Written by Tomasi Tebaki

O'POLIS -- Six companies have shown preliminary interest in partnering with Orioni in the development of Phase-II of its Orioni Strategic Petroleum Reserves (OSPR). The nation imports at least 80 per cent of its crude oil supplies. For this reason, the government has fast-tracked efforts to build underground bunkers for oil storage in a strategic bet against future supply disruptions.

“We have already received interest from over half-a-dozen companies for the second phase in the past three months. These are mostly construction companies, commodity trading firms or investment banks," the councillor of Energy Elisa Solna told Roiters in an interview. "While most of the companies want to either operate, construct or source the crude, we are looking for a company which can do all the three.”

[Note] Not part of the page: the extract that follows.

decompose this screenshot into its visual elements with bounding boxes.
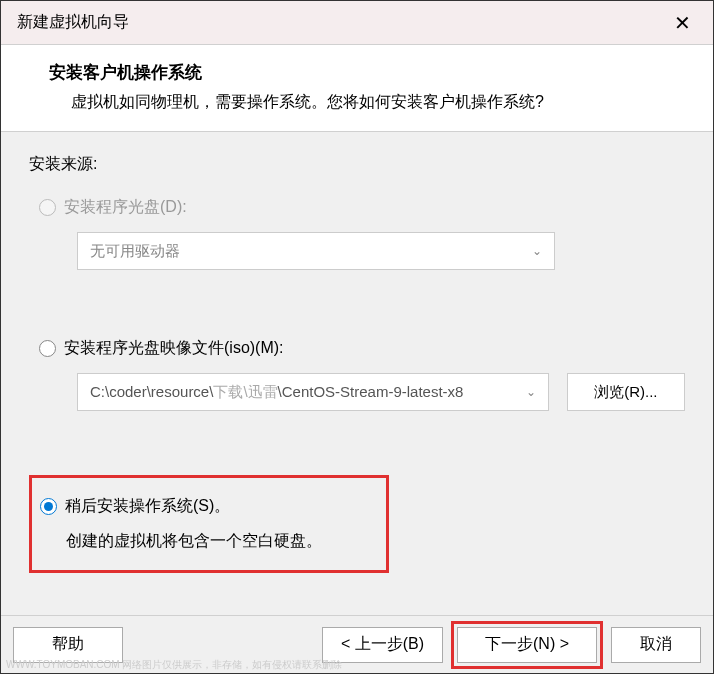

OSPR has been scouting for investors to participate in the construction of Phase-II of Orioni’s strategic petroleum reserves and has held road-shows in Ide Jima, Miiros and Tamurin. Cllr Solna also explained how Phase-II of the project is scheduled to be developed as a public-private partnership.

OSPR was created by the energy department with the mandate to construct strategic petroleum reserves across the nation. Under Phase-I, it has already constructed a strategic reserve capacity of 5.3 million m3 across three locations. These three locations are: 1.3 million m3 at Nordhaven; 1.5 million m3 at Meda; and 2.5 million m3 in Zuidhaven.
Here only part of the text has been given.